And the covering letter is equally important, at least in the UK.  A covering letter that only says 'please find enclosed my CV in application for the role of Head Wok-Smuggler' is likely to land the accompanying CV in file Z-Alpha (that's the round one on the floor).  The covering letter should address all points in the advertisement without repeating what's on the CV.  Oh, and avoid the phrase 'as you can see from my CV...'.

Plus, a lot of UK employers seem to work to the mantra 'Avoid employing unlucky people - throw half the applications away without looking at them', so tailor it, work hard on it, but don't take it personally when nothing comes of it.

I only include MA as a hobby where I can at least tenuously justify that it has some relevance to the job I'm applying for.


----------



## jks9199 (Apr 13, 2012)

Gnarlie said:


> And the covering letter is equally important, at least in the UK.  A covering letter that only says 'please find enclosed my CV in application for the role of Head Wok-Smuggler' is likely to land the accompanying CV in file Z-Alpha (that's the round one on the floor).  The covering letter should address all points in the advertisement without repeating what's on the CV.  Oh, and avoid the phrase 'as you can see from my CV...'.
> 
> Plus, a lot of UK employers seem to work to the mantra 'Avoid employing unlucky people - throw half the applications away without looking at them', so tailor it, work hard on it, but don't take it personally when nothing comes of it.
> 
> I only include MA as a hobby where I can at least tenuously justify that it has some relevance to the job I'm applying for.



Absolutely; the cover letter is very important.  The days of the shotgun, send out a raft of resumes and generic cover letters are pretty much gone.  Today, the cover letter should really stress the key points about how YOU are the person they want to look at and hire.  The resume should then support and "prove" that.


----------



## ralphmcpherson (Apr 13, 2012)

Carol said:


> You're getting advice from an American point of view, where don't often put hobbies on our resume. The European CV is a bit more detailed than our resumes tend to be.  Here is an article from a UK paper about hobbies on a CV.
> 
> http://careers.guardian.co.uk/cv-interests-hobbies
> 
> For martial arts, its a gamble.  Many don't want their colleagues or employers to know they train.  Some may not care but don't wish to advertise it.  I actually did take a chance, and my martial arts training help me get my last two jobs -- one that I had for 5 years, and the one where I currently work now.  It is not magic -- I was a strong candidate to begin with.  But in each case I could draw a relevant parallel between my martial arts experience and what I'd be doing as an engineer.

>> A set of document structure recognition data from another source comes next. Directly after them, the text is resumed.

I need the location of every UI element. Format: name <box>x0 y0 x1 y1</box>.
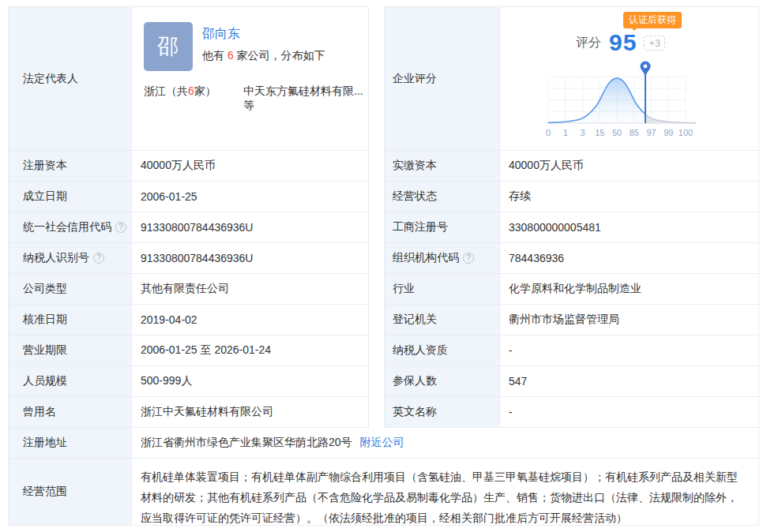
table-row: 成立日期2006-01-25 <box>9 182 368 212</box>
field-value: 91330800784436936U <box>132 212 368 242</box>
x-tick: 0 <box>546 128 551 137</box>
field-value: 500-999人 <box>132 366 368 396</box>
field-label-legal-rep: 法定代表人 <box>9 7 132 150</box>
field-label: 登记机关 <box>385 305 500 335</box>
info-table-top: 法定代表人 邵 邵向东 他有 6 家公司，分布如下 浙江（共6家） 中天东方氟硅… <box>8 6 759 428</box>
x-tick: 100 <box>679 128 693 137</box>
field-label: 注册资本 <box>9 151 132 181</box>
field-label: 曾用名 <box>9 397 132 427</box>
table-row: 登记机关衢州市市场监督管理局 <box>385 305 758 335</box>
score-value: 95 <box>609 29 637 56</box>
field-value: 784436936 <box>500 243 758 273</box>
field-value: 其他有限责任公司 <box>132 274 368 304</box>
field-value: 2019-04-02 <box>132 305 368 335</box>
field-label: 营业期限 <box>9 335 132 365</box>
field-value: 91330800784436936U <box>132 243 368 273</box>
related-company-list[interactable]: 中天东方氟硅材料有限...等 <box>243 84 368 113</box>
field-label: 公司类型 <box>9 274 132 304</box>
nearby-companies-link[interactable]: 附近公司 <box>360 436 404 450</box>
field-value: - <box>500 335 758 365</box>
x-tick: 15 <box>595 128 604 137</box>
field-label: 纳税人资质 <box>385 335 500 365</box>
x-tick: 1 <box>563 128 568 137</box>
table-row: 人员规模500-999人 <box>9 366 368 397</box>
table-row: 参保人数547 <box>385 366 758 397</box>
field-label: 核准日期 <box>9 305 132 335</box>
field-label: 统一社会信用代码? <box>9 212 132 242</box>
table-row: 公司类型其他有限责任公司 <box>9 274 368 305</box>
table-row: 组织机构代码?784436936 <box>385 243 758 274</box>
field-value: 浙江中天氟硅材料有限公司 <box>132 397 368 427</box>
field-label: 组织机构代码? <box>385 243 500 273</box>
x-tick: 50 <box>612 128 622 137</box>
field-value: 547 <box>500 366 758 396</box>
business-scope-text: 有机硅单体装置项目；有机硅单体副产物综合利用项目（含氢硅油、甲基三甲氧基硅烷项目… <box>132 459 758 525</box>
table-gutter <box>369 6 384 428</box>
table-row: 工商注册号330800000005481 <box>385 212 758 243</box>
table-row: 英文名称- <box>385 397 758 428</box>
certify-badge[interactable]: 认证后获得 <box>623 12 682 28</box>
table-row: 行业化学原料和化学制品制造业 <box>385 274 758 305</box>
field-value: 2006-01-25 <box>132 182 368 212</box>
score-distribution-chart: 0 1 3 15 50 85 97 99 100 <box>541 56 707 144</box>
legal-rep-distribution: 浙江（共6家） 中天东方氟硅材料有限...等 <box>144 84 368 113</box>
table-row: 法定代表人 邵 邵向东 他有 6 家公司，分布如下 浙江（共6家） 中天东方氟硅… <box>9 7 368 151</box>
info-table-right: 企业评分 认证后获得 评分 95 +3 <box>384 6 759 428</box>
table-row: 实缴资本40000万人民币 <box>385 151 758 182</box>
field-value: 40000万人民币 <box>132 151 368 181</box>
company-info-page: 法定代表人 邵 邵向东 他有 6 家公司，分布如下 浙江（共6家） 中天东方氟硅… <box>8 6 759 526</box>
field-label-score: 企业评分 <box>385 7 500 150</box>
table-row: 企业评分 认证后获得 评分 95 +3 <box>385 7 758 151</box>
x-tick: 97 <box>646 128 656 137</box>
table-row: 注册资本40000万人民币 <box>9 151 368 182</box>
field-value: 化学原料和化学制品制造业 <box>500 274 758 304</box>
table-row: 纳税人识别号?91330800784436936U <box>9 243 368 274</box>
field-label: 参保人数 <box>385 366 500 396</box>
score-cell: 认证后获得 评分 95 +3 <box>500 7 758 150</box>
field-label-address: 注册地址 <box>9 428 132 458</box>
table-row: 曾用名浙江中天氟硅材料有限公司 <box>9 397 368 428</box>
table-row: 核准日期2019-04-02 <box>9 305 368 335</box>
field-value: 330800000005481 <box>500 212 758 242</box>
x-tick: 3 <box>580 128 585 137</box>
info-table-left: 法定代表人 邵 邵向东 他有 6 家公司，分布如下 浙江（共6家） 中天东方氟硅… <box>8 6 369 428</box>
legal-rep-cell: 邵 邵向东 他有 6 家公司，分布如下 浙江（共6家） 中天东方氟硅材料有限..… <box>132 7 368 150</box>
chart-x-axis: 0 1 3 15 50 85 97 99 100 <box>546 128 693 137</box>
score-line: 评分 95 +3 <box>576 29 665 56</box>
help-icon[interactable]: ? <box>93 253 104 264</box>
x-tick: 85 <box>630 128 639 137</box>
score-bonus-box[interactable]: +3 <box>644 36 665 51</box>
table-row: 经营范围 有机硅单体装置项目；有机硅单体副产物综合利用项目（含氢硅油、甲基三甲氧… <box>9 459 758 526</box>
table-row: 经营状态存续 <box>385 182 758 212</box>
field-label: 纳税人识别号? <box>9 243 132 273</box>
field-label: 经营状态 <box>385 182 500 212</box>
field-value: 2006-01-25 至 2026-01-24 <box>132 335 368 365</box>
legal-rep-name-link[interactable]: 邵向东 <box>202 26 240 43</box>
table-row: 注册地址 浙江省衢州市绿色产业集聚区华荫北路20号 附近公司 <box>9 428 758 459</box>
field-value: 40000万人民币 <box>500 151 758 181</box>
bell-curve-blue <box>548 78 686 123</box>
help-icon[interactable]: ? <box>115 222 126 233</box>
field-label-scope: 经营范围 <box>9 459 132 525</box>
field-value: - <box>500 397 758 427</box>
address-value: 浙江省衢州市绿色产业集聚区华荫北路20号 附近公司 <box>132 428 758 458</box>
field-label: 成立日期 <box>9 182 132 212</box>
table-row: 营业期限2006-01-25 至 2026-01-24 <box>9 335 368 366</box>
x-tick: 99 <box>664 128 673 137</box>
field-label: 工商注册号 <box>385 212 500 242</box>
field-value: 衢州市市场监督管理局 <box>500 305 758 335</box>
field-value: 存续 <box>500 182 758 212</box>
field-label: 人员规模 <box>9 366 132 396</box>
table-row: 统一社会信用代码?91330800784436936U <box>9 212 368 243</box>
info-table-bottom: 注册地址 浙江省衢州市绿色产业集聚区华荫北路20号 附近公司 经营范围 有机硅单… <box>8 428 759 526</box>
avatar[interactable]: 邵 <box>144 22 193 71</box>
legal-rep-companies-text: 他有 6 家公司，分布如下 <box>202 49 325 63</box>
company-count: 6 <box>227 49 234 62</box>
field-label: 行业 <box>385 274 500 304</box>
table-row: 纳税人资质- <box>385 335 758 366</box>
field-label: 实缴资本 <box>385 151 500 181</box>
score-word: 评分 <box>576 35 601 51</box>
field-label: 英文名称 <box>385 397 500 427</box>
help-icon[interactable]: ? <box>463 253 474 264</box>
region-label: 浙江（共6家） <box>144 84 243 113</box>
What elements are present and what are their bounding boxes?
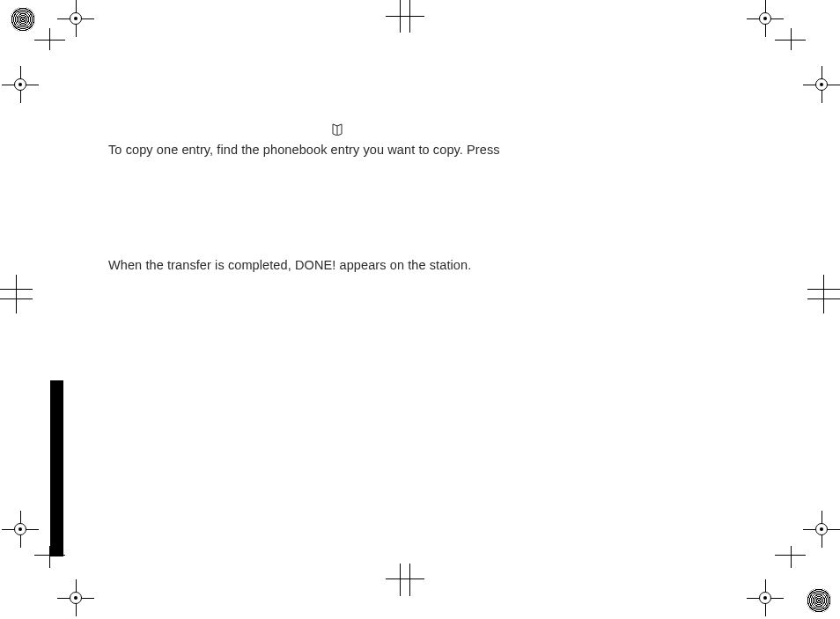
phonebook-icon-row [108,123,742,139]
crop-mark [386,578,424,579]
crop-mark [409,564,410,596]
register-mark-icon [755,9,775,28]
section-tab [50,380,63,556]
register-mark-icon [755,588,775,608]
register-mark-icon [11,520,30,539]
crop-mark [823,275,824,313]
register-mark-icon [66,588,85,608]
instruction-line-1: To copy one entry, find the phonebook en… [108,143,742,157]
crop-mark [791,546,792,568]
crop-mark [49,28,50,50]
register-mark-icon [66,9,85,28]
crop-mark [400,564,401,596]
phonebook-icon [332,123,343,136]
crop-mark [409,0,410,33]
register-mark-icon [812,520,831,539]
page-body: To copy one entry, find the phonebook en… [108,123,742,272]
register-mark-icon [11,75,30,94]
crop-mark [791,28,792,50]
crop-mark [400,0,401,33]
crop-mark [386,16,424,17]
register-disk-bottom-right [807,588,831,613]
register-mark-icon [812,75,831,94]
instruction-line-2: When the transfer is completed, DONE! ap… [108,258,742,272]
register-disk-top-left [11,7,35,32]
crop-mark [16,275,17,313]
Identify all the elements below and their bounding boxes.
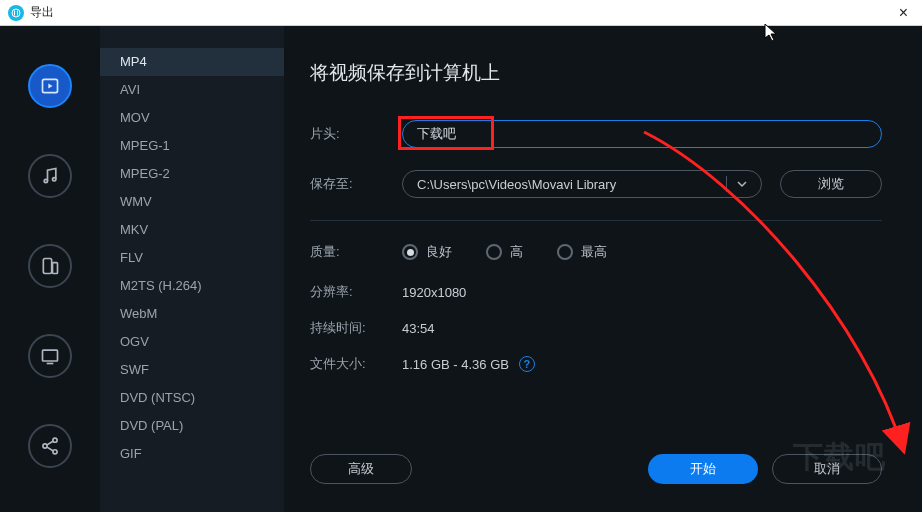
page-title: 将视频保存到计算机上 bbox=[310, 60, 882, 86]
advanced-button[interactable]: 高级 bbox=[310, 454, 412, 484]
quality-radio-1[interactable]: 高 bbox=[486, 243, 523, 261]
format-item-gif[interactable]: GIF bbox=[100, 440, 284, 468]
window-title: 导出 bbox=[30, 4, 54, 21]
window-titlebar: 导出 × bbox=[0, 0, 922, 26]
app-body: MP4AVIMOVMPEG-1MPEG-2WMVMKVFLVM2TS (H.26… bbox=[0, 26, 922, 512]
save-path-select[interactable]: C:\Users\pc\Videos\Movavi Library bbox=[402, 170, 762, 198]
quality-row: 质量: 良好高最高 bbox=[310, 243, 882, 261]
format-list: MP4AVIMOVMPEG-1MPEG-2WMVMKVFLVM2TS (H.26… bbox=[100, 26, 284, 512]
category-iconbar bbox=[0, 26, 100, 512]
quality-radio-0[interactable]: 良好 bbox=[402, 243, 452, 261]
category-audio-icon[interactable] bbox=[28, 154, 72, 198]
quality-radio-group: 良好高最高 bbox=[402, 243, 607, 261]
app-icon bbox=[8, 5, 24, 21]
radio-dot-icon bbox=[486, 244, 502, 260]
bottom-button-bar: 高级 开始 取消 bbox=[310, 454, 882, 484]
radio-label: 高 bbox=[510, 243, 523, 261]
format-item-swf[interactable]: SWF bbox=[100, 356, 284, 384]
format-item-avi[interactable]: AVI bbox=[100, 76, 284, 104]
close-icon[interactable]: × bbox=[893, 4, 914, 22]
resolution-value: 1920x1080 bbox=[402, 283, 466, 301]
svg-rect-6 bbox=[43, 350, 58, 361]
title-label: 片头: bbox=[310, 125, 402, 143]
quality-label: 质量: bbox=[310, 243, 402, 261]
format-item-dvd-pal-[interactable]: DVD (PAL) bbox=[100, 412, 284, 440]
category-share-icon[interactable] bbox=[28, 424, 72, 468]
format-item-mpeg-1[interactable]: MPEG-1 bbox=[100, 132, 284, 160]
help-icon[interactable]: ? bbox=[519, 356, 535, 372]
cancel-button[interactable]: 取消 bbox=[772, 454, 882, 484]
save-to-label: 保存至: bbox=[310, 175, 402, 193]
save-to-row: 保存至: C:\Users\pc\Videos\Movavi Library 浏… bbox=[310, 170, 882, 198]
duration-label: 持续时间: bbox=[310, 319, 402, 337]
resolution-label: 分辨率: bbox=[310, 283, 402, 301]
format-item-mov[interactable]: MOV bbox=[100, 104, 284, 132]
divider bbox=[310, 220, 882, 221]
filesize-value: 1.16 GB - 4.36 GB bbox=[402, 357, 509, 372]
duration-row: 持续时间: 43:54 bbox=[310, 319, 882, 337]
cursor-icon bbox=[764, 23, 780, 43]
start-button[interactable]: 开始 bbox=[648, 454, 758, 484]
quality-radio-2[interactable]: 最高 bbox=[557, 243, 607, 261]
svg-point-3 bbox=[53, 178, 56, 181]
resolution-row: 分辨率: 1920x1080 bbox=[310, 283, 882, 301]
format-item-flv[interactable]: FLV bbox=[100, 244, 284, 272]
category-device-icon[interactable] bbox=[28, 244, 72, 288]
save-path-value: C:\Users\pc\Videos\Movavi Library bbox=[417, 177, 616, 192]
radio-dot-icon bbox=[557, 244, 573, 260]
browse-button[interactable]: 浏览 bbox=[780, 170, 882, 198]
category-tv-icon[interactable] bbox=[28, 334, 72, 378]
filesize-row: 文件大小: 1.16 GB - 4.36 GB ? bbox=[310, 355, 882, 373]
radio-label: 最高 bbox=[581, 243, 607, 261]
radio-dot-icon bbox=[402, 244, 418, 260]
svg-point-0 bbox=[12, 9, 20, 17]
settings-panel: 将视频保存到计算机上 片头: 保存至: C:\Users\pc\Videos\M… bbox=[284, 26, 922, 512]
svg-point-2 bbox=[44, 179, 47, 182]
radio-label: 良好 bbox=[426, 243, 452, 261]
title-input[interactable] bbox=[402, 120, 882, 148]
format-item-dvd-ntsc-[interactable]: DVD (NTSC) bbox=[100, 384, 284, 412]
format-item-mkv[interactable]: MKV bbox=[100, 216, 284, 244]
filesize-label: 文件大小: bbox=[310, 355, 402, 373]
chevron-down-icon bbox=[726, 176, 747, 192]
svg-rect-5 bbox=[53, 263, 58, 274]
format-item-mp4[interactable]: MP4 bbox=[100, 48, 284, 76]
svg-rect-4 bbox=[43, 259, 51, 274]
format-item-webm[interactable]: WebM bbox=[100, 300, 284, 328]
format-item-ogv[interactable]: OGV bbox=[100, 328, 284, 356]
format-item-mpeg-2[interactable]: MPEG-2 bbox=[100, 160, 284, 188]
format-item-wmv[interactable]: WMV bbox=[100, 188, 284, 216]
format-item-m2ts-h-264-[interactable]: M2TS (H.264) bbox=[100, 272, 284, 300]
duration-value: 43:54 bbox=[402, 319, 435, 337]
category-video-icon[interactable] bbox=[28, 64, 72, 108]
title-row: 片头: bbox=[310, 120, 882, 148]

As an employer myself, I have no problems with someone listing hobbies on their resume. In fact the more I can know about a potential employee the better. I look highly on martial arts in particular because in a world where no one can stick to anything for longer than 5 minutes, I see it as a positive that someone can have a hobby/interest and actually stick with it. One of the last guys I employed mentioned on his resume that he was a 3rd dan in tkd and had trained continuously for 11 years, I personally saw this as a good thing and worth mentioning.


----------



## Gnarlie (Apr 14, 2012)

jks9199 said:


> Absolutely; the cover letter is very important.  The days of the shotgun, send out a raft of resumes and generic cover letters are pretty much gone.  Today, the cover letter should really stress the key points about how YOU are the person they want to look at and hire.  The resume should then support and "prove" that.



I just want to make the same point, but emphasise a different word. The cover letter should really stress the key points about HOW you are the person they want to look at and hire.  

We used to get loads of applications with covering letters claiming things like 'I am a self starter', or 'I deal with pressure well'.  Of course all the applicants will make those claims, even the people that can't back it up.  Not providing evidence just leaves the employer asking the question 'how?'

For every claim one makes in the covering letter, one should justify it with real-world examples, e.g. 'my experience as head Wok-Smuggling controller at Acme Wok Co, dealing with multiple conflicting priorities under tight deadlines, shows that I respond well in a high pressure environment.'

I'd say the same goes for adding MA to the CV - if you can justify it, and it belongs to the group of skills and experience that illustrate HOW you are a good fit for the job, then go right ahead.


----------



## Jenna (Apr 14, 2012)

Gnarlie said:


> I just want to make the same point, but emphasise a different word. The cover letter should really stress the key points about HOW you are the person they want to look at and hire.
> 
> We used to get loads of applications with covering letters claiming things like 'I am a self starter', or 'I deal with pressure well'.  Of course all the applicants will make those claims, even the people that can't back it up.  Not providing evidence just leaves the employer asking the question 'how?'
> 
> ...


Wok-smuggling controller, huh?  I have factory in Szechuan Province.  Have opening for Wok-smuggling controller.  Good rate.. pay you fiddy dorra US.. Interested?  You know Kung Fu?  Do not forget to include Martial Art hobby on resume!


----------



## Cyriacus (Apr 14, 2012)

Jenna said:


> Wok-smuggling controller, huh?  I have factory in Szechuan Province.  Have opening for Wok-smuggling controller.  Good rate.. pay you fiddy dorra US.. Interested?  You know Kung Fu?  Do not forget to include Martial Art hobby on resume!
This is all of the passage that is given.